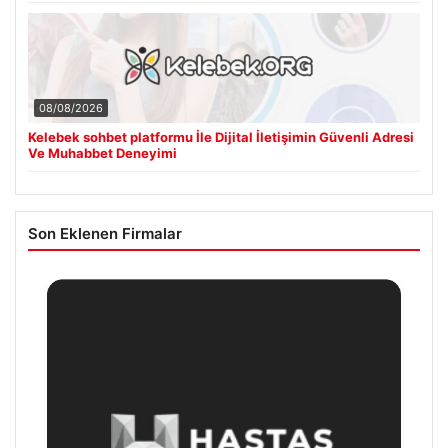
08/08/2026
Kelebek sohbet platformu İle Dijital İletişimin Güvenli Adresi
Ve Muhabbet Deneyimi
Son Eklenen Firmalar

* * *

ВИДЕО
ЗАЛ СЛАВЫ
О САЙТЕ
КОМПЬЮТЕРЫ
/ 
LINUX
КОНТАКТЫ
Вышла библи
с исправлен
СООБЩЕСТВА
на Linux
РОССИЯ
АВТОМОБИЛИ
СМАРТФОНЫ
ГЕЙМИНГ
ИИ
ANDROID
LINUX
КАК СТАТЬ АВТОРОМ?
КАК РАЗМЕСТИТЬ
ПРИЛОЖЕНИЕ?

--

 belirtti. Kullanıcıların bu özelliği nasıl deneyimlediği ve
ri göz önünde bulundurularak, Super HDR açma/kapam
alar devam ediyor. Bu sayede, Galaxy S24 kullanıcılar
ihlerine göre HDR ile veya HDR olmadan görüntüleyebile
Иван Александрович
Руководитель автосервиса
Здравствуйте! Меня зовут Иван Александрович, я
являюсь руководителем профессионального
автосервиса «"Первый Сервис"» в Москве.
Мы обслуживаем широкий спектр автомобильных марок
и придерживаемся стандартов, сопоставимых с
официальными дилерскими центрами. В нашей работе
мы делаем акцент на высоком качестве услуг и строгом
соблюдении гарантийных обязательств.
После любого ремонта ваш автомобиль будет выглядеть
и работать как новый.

### Your assignment
Search the data above for the word "Александрович", then gather each line in which it appears.

### Your solution
Иван Александрович
Здравствуйте! Меня зовут Иван Александрович, я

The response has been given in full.